**Task prompt:** Your answer should be the lines below from the one with "You get a modern React app powered" to the one with "More options", both included, given again exactly and with nothing added.

Segment Start: Information

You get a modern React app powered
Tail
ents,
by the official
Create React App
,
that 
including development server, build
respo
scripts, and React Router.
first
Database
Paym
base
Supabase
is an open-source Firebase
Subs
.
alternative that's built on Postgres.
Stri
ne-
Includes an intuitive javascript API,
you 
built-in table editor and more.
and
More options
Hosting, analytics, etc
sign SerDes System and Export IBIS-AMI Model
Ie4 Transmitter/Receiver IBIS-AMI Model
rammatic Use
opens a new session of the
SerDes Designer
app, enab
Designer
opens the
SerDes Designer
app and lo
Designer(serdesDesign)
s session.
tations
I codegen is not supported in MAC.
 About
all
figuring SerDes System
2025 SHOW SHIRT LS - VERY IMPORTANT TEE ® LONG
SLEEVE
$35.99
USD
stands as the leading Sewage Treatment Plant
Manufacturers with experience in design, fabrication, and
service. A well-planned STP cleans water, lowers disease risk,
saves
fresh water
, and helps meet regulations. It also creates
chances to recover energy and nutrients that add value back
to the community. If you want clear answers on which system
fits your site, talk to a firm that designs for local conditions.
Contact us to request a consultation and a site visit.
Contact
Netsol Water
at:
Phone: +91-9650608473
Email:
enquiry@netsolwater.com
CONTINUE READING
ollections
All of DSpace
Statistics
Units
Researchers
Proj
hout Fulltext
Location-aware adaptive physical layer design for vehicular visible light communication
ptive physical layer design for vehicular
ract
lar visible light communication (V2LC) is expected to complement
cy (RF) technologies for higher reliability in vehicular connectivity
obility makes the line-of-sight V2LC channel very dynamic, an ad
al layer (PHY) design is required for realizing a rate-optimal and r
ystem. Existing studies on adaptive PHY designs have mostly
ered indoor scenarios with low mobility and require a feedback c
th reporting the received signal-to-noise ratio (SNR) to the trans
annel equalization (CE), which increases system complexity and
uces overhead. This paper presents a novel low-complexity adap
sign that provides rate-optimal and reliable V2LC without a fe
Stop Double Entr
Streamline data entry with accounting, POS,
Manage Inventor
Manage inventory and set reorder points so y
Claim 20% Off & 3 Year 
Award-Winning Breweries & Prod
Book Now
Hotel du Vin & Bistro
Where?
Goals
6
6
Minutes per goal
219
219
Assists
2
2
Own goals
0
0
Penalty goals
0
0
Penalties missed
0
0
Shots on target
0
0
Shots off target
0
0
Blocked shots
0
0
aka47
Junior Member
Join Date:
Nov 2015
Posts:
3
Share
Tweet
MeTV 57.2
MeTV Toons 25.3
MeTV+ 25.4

Segment End: Information
Segment Start: Information

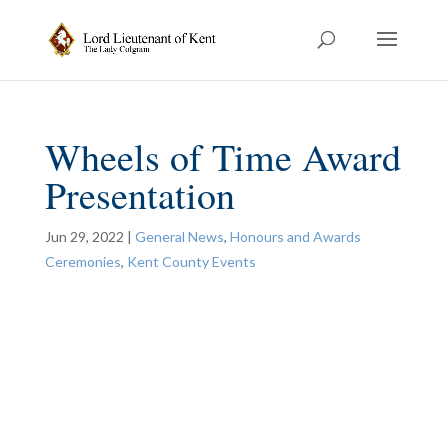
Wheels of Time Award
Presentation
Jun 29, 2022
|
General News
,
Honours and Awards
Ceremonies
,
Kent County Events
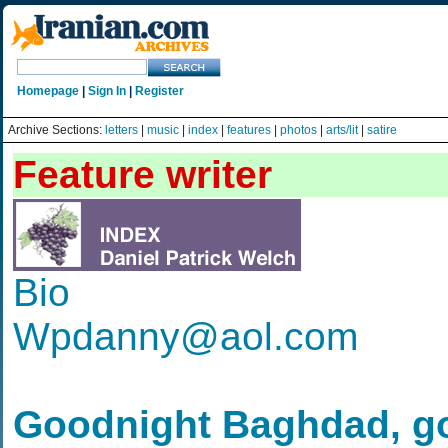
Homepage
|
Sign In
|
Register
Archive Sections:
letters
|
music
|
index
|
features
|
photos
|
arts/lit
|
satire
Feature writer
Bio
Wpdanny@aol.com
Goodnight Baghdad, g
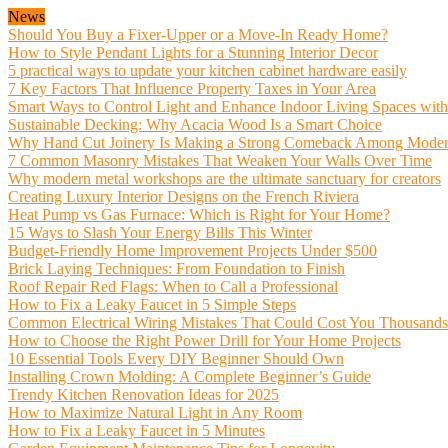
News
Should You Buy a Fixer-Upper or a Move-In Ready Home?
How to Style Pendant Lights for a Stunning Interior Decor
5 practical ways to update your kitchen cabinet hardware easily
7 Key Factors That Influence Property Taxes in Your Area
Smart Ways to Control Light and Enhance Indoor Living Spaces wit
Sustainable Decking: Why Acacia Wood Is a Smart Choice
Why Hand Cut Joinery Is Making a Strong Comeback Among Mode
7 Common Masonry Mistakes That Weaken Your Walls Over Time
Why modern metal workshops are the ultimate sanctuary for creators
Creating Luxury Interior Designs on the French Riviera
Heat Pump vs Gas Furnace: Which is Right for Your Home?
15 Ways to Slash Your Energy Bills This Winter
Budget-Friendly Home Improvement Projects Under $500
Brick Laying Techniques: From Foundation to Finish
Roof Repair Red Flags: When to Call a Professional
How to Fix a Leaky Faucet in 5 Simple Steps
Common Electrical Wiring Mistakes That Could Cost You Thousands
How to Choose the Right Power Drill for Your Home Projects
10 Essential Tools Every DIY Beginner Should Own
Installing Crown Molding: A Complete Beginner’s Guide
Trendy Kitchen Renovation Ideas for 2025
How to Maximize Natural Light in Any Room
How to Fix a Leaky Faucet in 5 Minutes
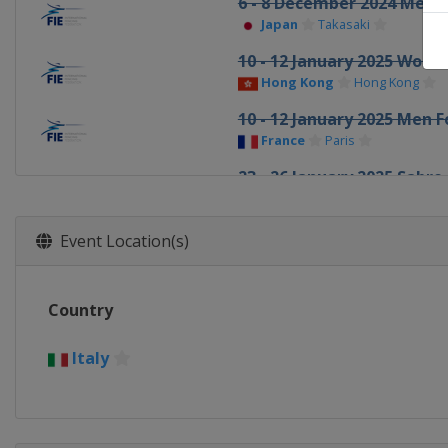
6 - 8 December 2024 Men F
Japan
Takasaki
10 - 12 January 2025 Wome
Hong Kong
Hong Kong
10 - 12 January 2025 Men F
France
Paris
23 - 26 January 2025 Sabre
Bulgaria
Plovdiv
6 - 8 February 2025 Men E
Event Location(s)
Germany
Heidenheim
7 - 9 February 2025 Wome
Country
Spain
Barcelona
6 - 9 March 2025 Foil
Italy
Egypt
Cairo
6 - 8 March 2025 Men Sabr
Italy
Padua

Segment End: Information
Segment Start: Information

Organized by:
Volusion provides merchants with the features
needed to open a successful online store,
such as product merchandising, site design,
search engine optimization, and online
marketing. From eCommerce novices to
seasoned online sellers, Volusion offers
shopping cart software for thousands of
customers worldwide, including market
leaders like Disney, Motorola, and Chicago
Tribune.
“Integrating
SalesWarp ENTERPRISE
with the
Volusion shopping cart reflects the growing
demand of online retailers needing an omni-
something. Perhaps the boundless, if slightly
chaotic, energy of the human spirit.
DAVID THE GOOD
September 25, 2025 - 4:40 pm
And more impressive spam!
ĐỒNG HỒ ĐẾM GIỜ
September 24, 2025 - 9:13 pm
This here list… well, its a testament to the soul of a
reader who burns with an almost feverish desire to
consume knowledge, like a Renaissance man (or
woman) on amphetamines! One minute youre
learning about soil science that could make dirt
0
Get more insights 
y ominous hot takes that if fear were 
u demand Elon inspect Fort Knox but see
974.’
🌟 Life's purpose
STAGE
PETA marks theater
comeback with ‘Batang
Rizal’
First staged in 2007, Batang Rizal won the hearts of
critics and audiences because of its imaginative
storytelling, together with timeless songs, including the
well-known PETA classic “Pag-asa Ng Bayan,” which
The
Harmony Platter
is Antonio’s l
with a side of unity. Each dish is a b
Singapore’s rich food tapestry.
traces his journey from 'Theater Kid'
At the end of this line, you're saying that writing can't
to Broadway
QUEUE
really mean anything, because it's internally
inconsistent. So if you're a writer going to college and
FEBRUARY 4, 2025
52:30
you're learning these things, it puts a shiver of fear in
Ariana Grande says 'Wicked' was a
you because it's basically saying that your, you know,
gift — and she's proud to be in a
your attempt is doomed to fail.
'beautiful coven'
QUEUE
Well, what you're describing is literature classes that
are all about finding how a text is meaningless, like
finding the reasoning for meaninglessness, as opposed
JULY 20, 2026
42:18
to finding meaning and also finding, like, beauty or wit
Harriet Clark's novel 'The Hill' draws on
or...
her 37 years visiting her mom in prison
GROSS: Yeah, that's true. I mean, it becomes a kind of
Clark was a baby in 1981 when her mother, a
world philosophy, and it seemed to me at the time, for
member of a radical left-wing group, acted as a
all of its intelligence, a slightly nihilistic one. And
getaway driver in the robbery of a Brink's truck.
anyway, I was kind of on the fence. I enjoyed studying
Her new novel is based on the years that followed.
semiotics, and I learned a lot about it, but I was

Segment End: Information

**Answer:**
You get a modern React app powered
Tail
ents,
by the official
Create React App
,
that 
including development server, build
respo
scripts, and React Router.
first
Database
Paym
base
Supabase
is an open-source Firebase
Subs
.
alternative that's built on Postgres.
Stri
ne-
Includes an intuitive javascript API,
you 
built-in table editor and more.
and
More options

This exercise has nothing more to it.